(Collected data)
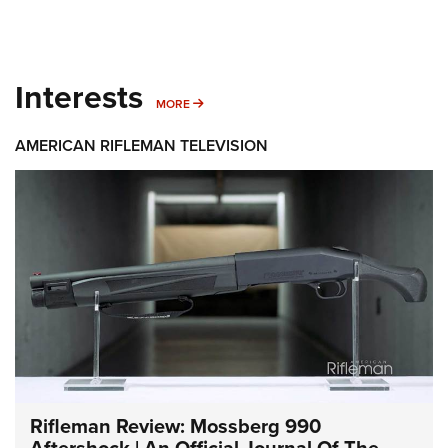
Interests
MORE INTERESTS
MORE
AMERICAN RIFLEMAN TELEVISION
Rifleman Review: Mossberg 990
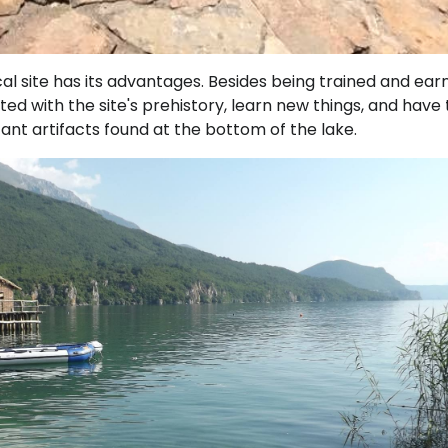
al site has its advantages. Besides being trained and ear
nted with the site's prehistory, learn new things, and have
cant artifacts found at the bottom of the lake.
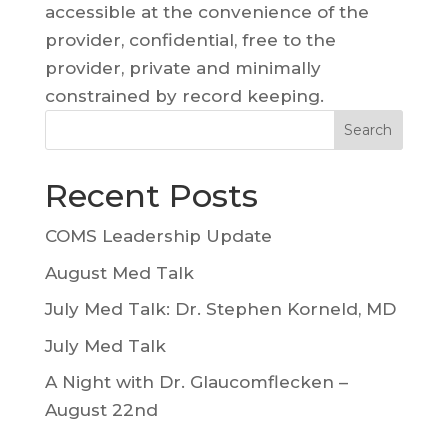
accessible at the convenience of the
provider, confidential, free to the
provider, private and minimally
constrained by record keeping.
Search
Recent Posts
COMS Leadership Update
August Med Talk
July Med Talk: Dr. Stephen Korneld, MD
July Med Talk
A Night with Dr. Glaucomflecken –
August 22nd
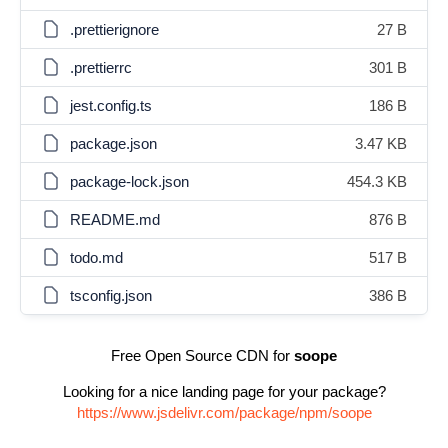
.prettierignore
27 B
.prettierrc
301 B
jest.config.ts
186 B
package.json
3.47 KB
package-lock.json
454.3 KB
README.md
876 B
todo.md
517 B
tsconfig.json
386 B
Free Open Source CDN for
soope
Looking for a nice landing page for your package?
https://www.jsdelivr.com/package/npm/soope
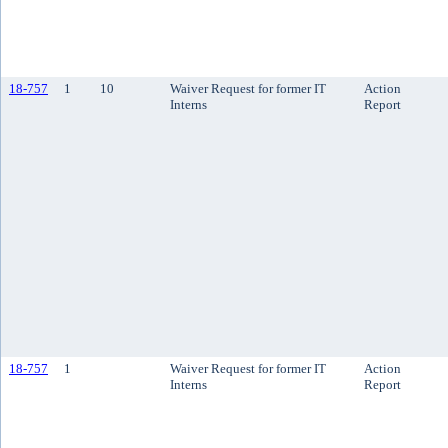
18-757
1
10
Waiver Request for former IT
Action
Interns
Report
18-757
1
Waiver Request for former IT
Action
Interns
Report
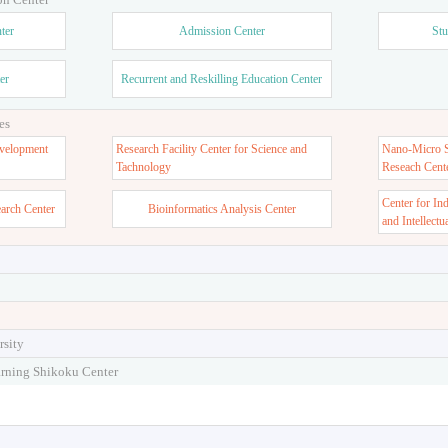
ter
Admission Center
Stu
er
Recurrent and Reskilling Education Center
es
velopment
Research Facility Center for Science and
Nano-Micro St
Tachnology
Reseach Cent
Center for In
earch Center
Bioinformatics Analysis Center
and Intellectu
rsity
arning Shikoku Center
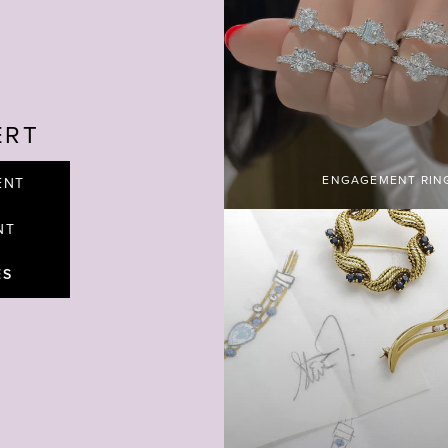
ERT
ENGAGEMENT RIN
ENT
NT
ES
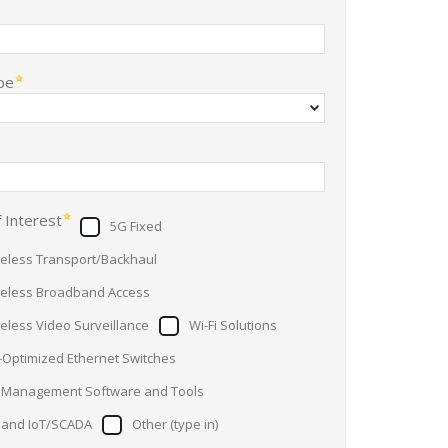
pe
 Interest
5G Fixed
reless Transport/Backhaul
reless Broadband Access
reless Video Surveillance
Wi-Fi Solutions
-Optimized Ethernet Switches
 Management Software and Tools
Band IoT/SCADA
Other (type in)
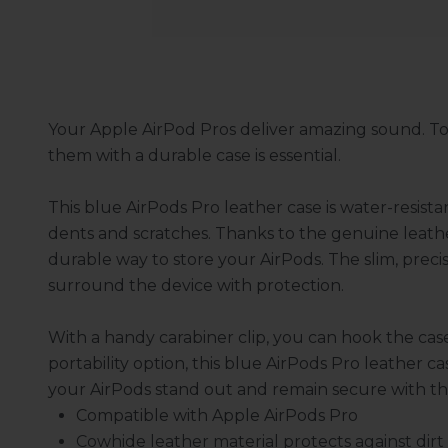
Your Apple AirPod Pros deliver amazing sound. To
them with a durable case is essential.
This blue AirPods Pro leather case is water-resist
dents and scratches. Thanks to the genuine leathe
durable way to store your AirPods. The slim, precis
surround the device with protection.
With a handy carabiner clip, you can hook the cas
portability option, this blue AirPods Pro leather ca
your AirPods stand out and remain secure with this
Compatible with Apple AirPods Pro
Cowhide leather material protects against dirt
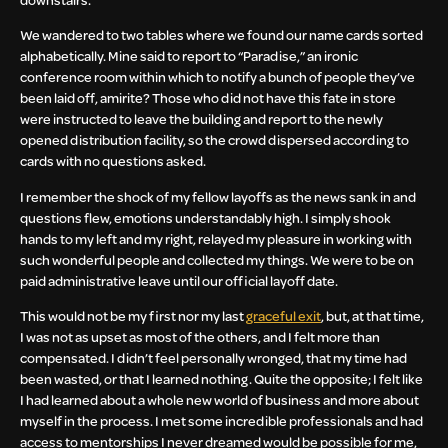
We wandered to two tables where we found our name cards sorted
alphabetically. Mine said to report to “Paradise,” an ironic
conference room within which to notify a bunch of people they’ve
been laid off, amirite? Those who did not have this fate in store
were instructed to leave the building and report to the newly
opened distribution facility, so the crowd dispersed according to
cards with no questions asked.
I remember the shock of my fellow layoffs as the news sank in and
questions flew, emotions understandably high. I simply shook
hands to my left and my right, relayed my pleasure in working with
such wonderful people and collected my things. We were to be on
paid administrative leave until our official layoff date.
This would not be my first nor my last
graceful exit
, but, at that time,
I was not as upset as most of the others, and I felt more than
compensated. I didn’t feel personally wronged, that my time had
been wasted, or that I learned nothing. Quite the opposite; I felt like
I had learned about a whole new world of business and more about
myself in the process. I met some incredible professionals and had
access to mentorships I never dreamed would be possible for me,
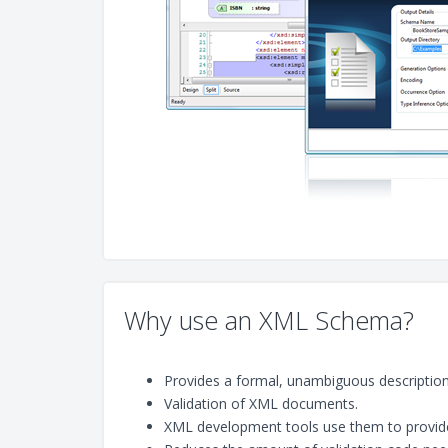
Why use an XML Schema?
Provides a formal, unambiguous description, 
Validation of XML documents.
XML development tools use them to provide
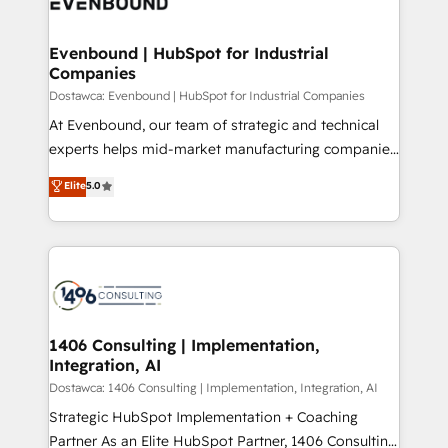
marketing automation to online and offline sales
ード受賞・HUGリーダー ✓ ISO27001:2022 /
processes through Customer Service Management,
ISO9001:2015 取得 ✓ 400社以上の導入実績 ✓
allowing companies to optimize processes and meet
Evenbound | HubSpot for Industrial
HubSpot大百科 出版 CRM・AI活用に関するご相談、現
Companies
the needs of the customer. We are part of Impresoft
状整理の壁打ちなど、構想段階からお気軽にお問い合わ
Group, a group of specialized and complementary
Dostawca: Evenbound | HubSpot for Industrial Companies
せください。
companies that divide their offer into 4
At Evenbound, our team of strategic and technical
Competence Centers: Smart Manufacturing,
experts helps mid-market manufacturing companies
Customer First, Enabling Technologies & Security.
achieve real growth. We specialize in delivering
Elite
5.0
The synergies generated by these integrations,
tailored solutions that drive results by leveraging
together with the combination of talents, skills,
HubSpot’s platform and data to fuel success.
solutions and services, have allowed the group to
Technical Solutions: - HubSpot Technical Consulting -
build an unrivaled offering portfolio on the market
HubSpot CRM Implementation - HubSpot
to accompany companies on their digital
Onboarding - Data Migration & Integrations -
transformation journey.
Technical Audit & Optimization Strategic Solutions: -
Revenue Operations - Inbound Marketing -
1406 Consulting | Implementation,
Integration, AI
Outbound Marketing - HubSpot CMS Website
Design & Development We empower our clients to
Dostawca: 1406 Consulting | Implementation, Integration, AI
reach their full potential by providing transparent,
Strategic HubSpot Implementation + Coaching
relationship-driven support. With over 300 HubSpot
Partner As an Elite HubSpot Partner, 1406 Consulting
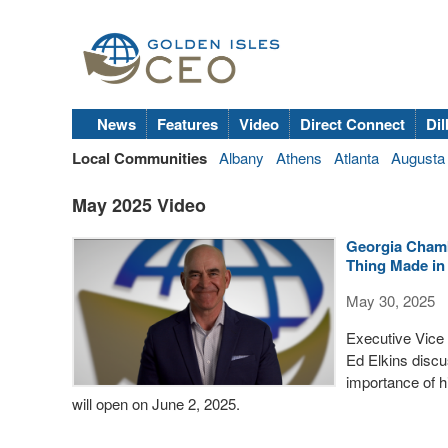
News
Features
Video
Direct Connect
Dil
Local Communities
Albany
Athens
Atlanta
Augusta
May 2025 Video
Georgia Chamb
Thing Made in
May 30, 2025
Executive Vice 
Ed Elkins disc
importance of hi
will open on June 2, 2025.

...

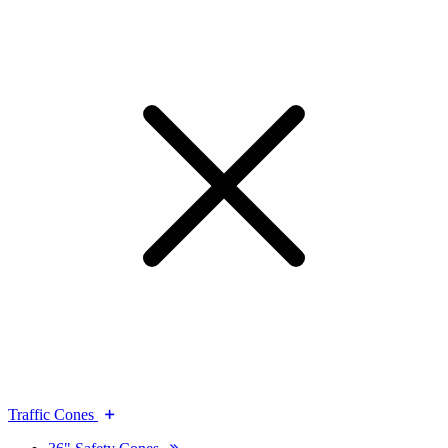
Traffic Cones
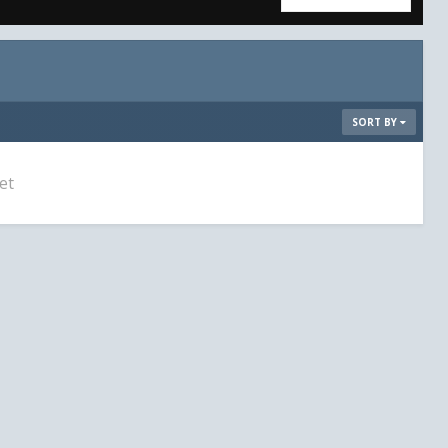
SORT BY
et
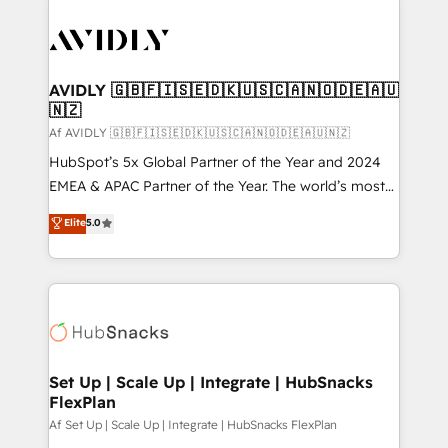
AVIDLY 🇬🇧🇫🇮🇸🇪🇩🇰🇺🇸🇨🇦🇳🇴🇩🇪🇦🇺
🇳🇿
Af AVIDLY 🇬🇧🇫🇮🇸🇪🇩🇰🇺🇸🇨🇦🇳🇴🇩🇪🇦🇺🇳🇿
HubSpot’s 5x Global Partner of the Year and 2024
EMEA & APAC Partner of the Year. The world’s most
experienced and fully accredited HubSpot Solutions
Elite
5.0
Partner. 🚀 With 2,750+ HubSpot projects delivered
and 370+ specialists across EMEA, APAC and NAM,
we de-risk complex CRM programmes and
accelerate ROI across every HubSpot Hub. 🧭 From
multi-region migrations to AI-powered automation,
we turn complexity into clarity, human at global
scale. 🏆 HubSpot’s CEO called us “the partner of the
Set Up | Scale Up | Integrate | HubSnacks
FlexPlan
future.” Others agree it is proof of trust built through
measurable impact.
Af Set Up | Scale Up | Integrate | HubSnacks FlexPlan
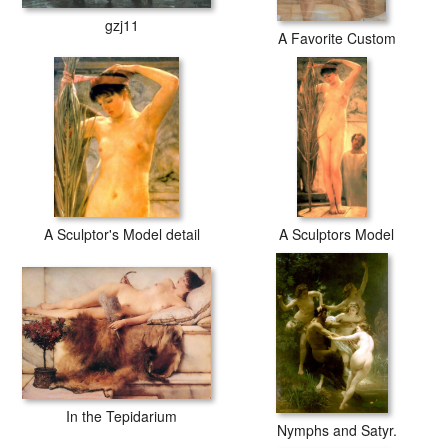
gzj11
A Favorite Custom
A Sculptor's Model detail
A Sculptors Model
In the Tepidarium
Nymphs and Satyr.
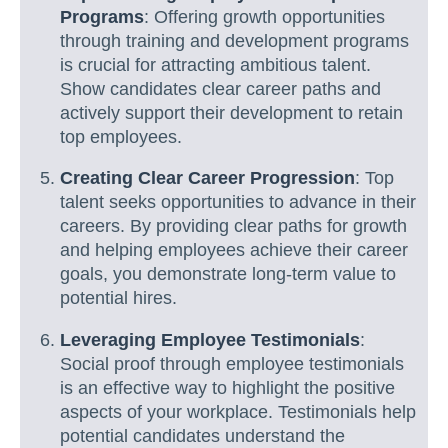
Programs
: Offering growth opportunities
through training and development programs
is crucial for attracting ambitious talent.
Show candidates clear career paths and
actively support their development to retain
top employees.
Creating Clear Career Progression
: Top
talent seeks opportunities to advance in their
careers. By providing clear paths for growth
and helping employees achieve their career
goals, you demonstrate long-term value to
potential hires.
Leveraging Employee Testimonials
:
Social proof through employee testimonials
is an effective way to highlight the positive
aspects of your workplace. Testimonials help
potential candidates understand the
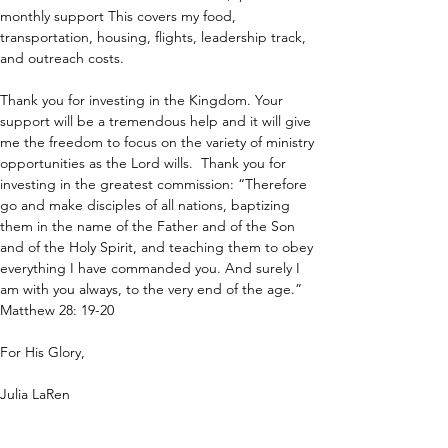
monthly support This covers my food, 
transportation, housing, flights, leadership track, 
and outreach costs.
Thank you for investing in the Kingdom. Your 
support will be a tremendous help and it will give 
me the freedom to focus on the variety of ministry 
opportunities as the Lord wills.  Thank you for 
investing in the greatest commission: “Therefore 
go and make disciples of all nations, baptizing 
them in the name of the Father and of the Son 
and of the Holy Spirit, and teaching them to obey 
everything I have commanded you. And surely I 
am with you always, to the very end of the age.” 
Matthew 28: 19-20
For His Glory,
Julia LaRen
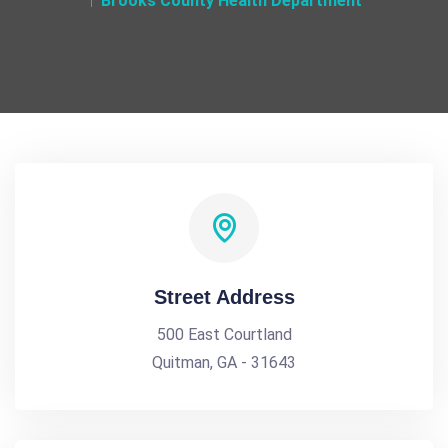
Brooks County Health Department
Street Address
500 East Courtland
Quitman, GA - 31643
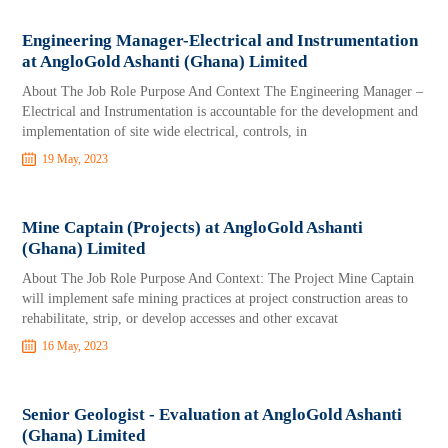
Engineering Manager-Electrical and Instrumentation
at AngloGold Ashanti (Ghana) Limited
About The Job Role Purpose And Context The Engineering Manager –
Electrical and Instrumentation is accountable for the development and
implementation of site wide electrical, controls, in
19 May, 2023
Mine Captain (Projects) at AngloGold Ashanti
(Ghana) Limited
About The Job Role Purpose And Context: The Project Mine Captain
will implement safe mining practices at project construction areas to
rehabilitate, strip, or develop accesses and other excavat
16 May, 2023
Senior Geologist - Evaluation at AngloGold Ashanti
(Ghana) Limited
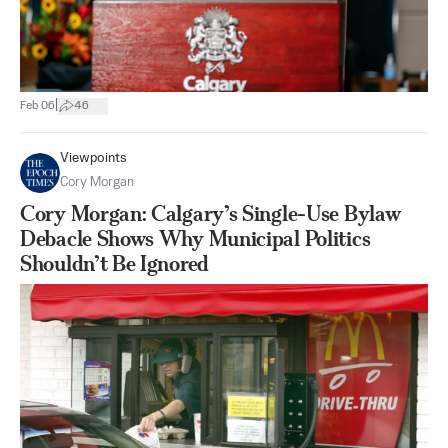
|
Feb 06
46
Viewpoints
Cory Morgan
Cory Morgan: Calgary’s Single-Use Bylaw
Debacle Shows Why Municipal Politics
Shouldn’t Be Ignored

==

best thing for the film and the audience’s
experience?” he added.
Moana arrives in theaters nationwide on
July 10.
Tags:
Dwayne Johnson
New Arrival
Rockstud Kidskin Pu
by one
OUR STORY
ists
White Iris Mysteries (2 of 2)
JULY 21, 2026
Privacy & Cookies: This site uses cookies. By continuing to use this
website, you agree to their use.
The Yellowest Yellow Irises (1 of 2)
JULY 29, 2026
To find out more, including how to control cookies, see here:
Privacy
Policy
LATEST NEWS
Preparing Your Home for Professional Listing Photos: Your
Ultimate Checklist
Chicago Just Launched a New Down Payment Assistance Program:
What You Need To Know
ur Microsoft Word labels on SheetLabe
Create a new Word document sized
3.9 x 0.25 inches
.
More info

• REQUIRED ACTION
If a line in the entries contains the word "candidates", copy that line out.

• SOLVED EXERCISE
Show candidates clear career paths and
potential candidates understand the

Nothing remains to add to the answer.